**Work instruction**
If a line in the listing below includes the string "chevron", pull it out.
● ● ● ●
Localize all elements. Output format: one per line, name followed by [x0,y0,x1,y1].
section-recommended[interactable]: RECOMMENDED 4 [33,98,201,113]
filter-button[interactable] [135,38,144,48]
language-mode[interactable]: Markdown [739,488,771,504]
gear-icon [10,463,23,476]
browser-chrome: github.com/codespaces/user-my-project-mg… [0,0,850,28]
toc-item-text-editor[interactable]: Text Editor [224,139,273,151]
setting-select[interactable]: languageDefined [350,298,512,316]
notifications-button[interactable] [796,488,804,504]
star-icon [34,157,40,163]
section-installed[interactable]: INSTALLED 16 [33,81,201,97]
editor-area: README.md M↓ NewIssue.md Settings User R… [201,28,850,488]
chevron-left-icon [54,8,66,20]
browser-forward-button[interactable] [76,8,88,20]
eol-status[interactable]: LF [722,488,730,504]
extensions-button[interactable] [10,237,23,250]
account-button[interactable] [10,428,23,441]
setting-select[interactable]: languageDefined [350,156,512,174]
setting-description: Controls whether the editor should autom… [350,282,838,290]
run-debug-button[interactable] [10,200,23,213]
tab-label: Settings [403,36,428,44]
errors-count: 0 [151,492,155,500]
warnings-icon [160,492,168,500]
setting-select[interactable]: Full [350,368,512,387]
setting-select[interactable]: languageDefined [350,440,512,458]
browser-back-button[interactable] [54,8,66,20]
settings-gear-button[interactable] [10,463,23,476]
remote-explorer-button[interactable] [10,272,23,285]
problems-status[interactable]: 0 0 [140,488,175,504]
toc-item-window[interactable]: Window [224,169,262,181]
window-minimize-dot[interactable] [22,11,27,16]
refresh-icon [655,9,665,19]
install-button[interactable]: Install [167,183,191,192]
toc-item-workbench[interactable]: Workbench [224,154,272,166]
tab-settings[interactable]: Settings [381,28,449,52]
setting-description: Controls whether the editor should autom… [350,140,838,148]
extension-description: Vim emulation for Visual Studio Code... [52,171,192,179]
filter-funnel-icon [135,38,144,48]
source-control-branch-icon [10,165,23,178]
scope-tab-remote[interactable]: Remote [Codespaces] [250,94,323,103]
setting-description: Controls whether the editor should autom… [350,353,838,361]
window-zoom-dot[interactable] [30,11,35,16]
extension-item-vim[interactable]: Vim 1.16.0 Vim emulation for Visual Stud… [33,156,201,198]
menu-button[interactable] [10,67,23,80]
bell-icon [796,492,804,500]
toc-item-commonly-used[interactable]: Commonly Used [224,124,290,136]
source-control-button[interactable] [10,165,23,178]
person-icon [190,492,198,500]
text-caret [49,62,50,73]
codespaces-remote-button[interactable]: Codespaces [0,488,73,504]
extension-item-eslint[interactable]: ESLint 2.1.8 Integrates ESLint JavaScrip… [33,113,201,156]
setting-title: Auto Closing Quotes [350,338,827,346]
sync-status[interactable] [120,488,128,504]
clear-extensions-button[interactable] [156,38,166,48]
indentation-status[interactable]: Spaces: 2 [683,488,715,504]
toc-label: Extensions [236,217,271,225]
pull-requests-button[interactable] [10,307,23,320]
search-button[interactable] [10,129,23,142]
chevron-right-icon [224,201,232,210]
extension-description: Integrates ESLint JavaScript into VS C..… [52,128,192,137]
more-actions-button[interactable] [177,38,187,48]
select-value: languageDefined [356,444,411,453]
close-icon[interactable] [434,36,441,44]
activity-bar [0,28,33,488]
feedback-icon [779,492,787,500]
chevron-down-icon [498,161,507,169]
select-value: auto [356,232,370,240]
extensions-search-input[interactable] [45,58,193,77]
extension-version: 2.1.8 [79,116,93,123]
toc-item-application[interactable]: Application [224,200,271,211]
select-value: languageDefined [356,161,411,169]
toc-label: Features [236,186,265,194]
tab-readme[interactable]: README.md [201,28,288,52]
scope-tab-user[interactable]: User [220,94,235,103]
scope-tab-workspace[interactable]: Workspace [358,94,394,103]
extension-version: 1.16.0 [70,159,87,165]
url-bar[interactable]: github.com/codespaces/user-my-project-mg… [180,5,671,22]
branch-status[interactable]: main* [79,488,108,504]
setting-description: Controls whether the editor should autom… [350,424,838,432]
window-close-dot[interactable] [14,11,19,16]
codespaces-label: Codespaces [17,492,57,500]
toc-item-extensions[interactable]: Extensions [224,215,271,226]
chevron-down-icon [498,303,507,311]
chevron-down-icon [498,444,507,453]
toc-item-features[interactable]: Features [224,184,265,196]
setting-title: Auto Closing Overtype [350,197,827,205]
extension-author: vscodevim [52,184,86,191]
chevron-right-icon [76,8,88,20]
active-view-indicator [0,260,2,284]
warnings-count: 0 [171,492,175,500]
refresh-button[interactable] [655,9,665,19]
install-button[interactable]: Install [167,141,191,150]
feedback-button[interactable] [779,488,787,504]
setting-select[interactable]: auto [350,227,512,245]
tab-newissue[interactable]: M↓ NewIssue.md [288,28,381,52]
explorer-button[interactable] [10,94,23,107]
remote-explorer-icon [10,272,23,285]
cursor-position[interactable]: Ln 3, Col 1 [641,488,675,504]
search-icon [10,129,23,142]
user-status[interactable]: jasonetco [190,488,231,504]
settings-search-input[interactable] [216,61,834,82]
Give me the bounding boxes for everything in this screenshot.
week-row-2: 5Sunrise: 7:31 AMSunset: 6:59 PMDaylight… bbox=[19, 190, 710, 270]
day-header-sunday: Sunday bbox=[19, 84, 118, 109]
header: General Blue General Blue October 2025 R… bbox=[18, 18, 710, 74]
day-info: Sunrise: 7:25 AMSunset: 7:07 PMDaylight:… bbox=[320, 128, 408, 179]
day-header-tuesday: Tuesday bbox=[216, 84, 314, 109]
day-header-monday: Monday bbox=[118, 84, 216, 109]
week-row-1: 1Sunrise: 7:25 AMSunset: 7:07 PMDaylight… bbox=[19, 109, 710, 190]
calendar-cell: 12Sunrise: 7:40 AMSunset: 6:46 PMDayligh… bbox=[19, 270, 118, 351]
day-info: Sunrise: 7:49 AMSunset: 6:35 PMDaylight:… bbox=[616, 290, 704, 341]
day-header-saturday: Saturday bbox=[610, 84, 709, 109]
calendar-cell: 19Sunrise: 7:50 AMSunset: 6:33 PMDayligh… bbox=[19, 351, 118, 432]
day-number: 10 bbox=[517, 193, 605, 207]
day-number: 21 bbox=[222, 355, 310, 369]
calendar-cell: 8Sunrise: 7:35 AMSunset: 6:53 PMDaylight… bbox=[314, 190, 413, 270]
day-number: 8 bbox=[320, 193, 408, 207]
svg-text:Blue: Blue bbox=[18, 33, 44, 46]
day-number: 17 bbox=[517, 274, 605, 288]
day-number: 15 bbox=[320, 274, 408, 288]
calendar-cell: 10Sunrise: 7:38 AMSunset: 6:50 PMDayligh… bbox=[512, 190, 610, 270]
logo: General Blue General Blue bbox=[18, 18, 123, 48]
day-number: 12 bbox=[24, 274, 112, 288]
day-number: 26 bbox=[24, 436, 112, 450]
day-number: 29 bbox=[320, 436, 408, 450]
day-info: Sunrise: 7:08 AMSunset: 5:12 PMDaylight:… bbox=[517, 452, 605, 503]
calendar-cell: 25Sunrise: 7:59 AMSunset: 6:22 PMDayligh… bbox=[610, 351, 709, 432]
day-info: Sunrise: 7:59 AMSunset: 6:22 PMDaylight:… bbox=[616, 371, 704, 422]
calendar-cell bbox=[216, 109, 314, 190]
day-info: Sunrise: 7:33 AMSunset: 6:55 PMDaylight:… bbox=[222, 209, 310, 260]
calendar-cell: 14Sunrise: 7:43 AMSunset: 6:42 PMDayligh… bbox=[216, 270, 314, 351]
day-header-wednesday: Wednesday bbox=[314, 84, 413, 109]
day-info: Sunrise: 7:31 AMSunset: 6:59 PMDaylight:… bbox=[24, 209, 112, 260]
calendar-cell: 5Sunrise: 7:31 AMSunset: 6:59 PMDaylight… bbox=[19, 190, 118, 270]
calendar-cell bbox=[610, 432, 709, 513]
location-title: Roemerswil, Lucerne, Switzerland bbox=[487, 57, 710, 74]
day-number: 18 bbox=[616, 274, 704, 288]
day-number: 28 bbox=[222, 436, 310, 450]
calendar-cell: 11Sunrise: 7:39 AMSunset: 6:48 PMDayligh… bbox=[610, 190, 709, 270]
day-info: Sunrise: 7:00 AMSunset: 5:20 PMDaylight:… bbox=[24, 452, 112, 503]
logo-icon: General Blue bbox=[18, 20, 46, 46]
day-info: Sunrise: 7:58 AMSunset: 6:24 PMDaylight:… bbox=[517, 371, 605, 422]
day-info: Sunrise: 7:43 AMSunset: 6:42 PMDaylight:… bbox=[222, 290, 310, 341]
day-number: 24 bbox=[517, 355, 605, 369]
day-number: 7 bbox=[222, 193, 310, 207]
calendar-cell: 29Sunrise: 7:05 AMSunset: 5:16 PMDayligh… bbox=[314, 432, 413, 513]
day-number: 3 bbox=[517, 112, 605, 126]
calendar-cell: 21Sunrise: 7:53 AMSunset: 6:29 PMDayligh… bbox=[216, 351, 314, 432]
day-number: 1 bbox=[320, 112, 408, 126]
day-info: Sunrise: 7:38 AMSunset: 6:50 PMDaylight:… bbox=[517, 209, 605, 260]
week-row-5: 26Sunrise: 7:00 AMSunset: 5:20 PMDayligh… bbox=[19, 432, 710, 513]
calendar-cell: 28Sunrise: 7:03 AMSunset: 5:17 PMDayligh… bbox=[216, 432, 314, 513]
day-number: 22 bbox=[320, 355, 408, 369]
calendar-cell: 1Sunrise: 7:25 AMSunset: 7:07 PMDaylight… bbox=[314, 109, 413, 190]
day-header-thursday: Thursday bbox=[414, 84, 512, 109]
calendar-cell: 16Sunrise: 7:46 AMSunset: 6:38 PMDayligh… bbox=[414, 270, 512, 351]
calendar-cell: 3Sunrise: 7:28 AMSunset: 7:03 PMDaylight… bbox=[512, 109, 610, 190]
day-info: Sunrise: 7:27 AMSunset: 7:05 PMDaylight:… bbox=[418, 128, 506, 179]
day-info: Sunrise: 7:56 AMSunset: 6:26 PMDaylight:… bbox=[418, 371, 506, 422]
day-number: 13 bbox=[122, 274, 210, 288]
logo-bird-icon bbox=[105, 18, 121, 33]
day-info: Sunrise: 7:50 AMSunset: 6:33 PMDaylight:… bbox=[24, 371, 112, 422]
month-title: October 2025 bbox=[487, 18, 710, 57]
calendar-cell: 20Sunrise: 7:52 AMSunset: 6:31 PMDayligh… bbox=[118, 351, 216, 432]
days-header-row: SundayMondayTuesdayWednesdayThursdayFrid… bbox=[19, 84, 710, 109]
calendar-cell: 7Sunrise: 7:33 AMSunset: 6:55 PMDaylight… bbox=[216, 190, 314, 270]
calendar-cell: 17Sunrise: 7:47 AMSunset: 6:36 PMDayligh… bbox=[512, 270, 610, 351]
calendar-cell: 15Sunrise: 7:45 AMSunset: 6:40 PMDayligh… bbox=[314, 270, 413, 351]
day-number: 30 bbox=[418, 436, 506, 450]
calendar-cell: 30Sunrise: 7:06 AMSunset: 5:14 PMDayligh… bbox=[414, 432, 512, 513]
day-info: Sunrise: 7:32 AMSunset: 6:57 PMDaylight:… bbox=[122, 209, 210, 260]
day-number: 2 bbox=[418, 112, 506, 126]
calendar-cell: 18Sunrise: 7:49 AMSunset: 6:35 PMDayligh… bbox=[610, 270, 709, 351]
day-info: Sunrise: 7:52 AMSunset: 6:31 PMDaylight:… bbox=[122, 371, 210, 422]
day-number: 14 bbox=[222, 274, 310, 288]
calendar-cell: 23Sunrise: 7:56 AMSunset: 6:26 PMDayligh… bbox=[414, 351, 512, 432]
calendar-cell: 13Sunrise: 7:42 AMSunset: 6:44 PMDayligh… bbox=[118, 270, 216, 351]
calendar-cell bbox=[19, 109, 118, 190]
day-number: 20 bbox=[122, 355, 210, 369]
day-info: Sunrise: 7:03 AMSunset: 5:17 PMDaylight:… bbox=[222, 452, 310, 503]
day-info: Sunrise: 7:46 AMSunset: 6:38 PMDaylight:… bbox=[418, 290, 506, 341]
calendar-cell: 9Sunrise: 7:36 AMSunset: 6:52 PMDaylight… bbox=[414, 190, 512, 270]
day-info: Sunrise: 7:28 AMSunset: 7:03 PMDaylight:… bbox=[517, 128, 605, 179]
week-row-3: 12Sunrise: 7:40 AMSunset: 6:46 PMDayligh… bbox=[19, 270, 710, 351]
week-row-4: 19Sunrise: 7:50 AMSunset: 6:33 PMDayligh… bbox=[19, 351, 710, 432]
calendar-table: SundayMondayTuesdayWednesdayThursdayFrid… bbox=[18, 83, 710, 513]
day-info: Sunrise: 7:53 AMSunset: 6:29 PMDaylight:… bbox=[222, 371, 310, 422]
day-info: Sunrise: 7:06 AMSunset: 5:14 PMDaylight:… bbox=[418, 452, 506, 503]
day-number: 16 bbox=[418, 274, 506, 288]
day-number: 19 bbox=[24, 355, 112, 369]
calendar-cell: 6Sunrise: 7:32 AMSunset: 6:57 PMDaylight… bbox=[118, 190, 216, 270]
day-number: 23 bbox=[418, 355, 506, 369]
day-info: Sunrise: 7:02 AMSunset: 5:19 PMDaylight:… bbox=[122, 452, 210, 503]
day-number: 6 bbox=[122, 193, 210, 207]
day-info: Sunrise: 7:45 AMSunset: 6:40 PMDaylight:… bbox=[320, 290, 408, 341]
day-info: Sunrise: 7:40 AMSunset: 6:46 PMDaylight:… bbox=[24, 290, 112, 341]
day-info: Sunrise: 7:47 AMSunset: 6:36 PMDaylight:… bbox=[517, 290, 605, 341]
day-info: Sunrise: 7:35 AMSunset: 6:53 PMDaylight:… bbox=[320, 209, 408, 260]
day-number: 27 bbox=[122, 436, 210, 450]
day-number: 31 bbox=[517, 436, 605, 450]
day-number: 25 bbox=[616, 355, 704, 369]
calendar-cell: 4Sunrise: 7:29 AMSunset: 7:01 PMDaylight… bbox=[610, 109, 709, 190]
● ● ● ●
**The completed task**
chevron-left-icon [54,8,66,20]
chevron-right-icon [224,201,232,210]
chevron-down-icon [498,161,507,169]
chevron-down-icon [498,303,507,311]
chevron-down-icon [498,444,507,453]
chevron-right-icon [76,8,88,20]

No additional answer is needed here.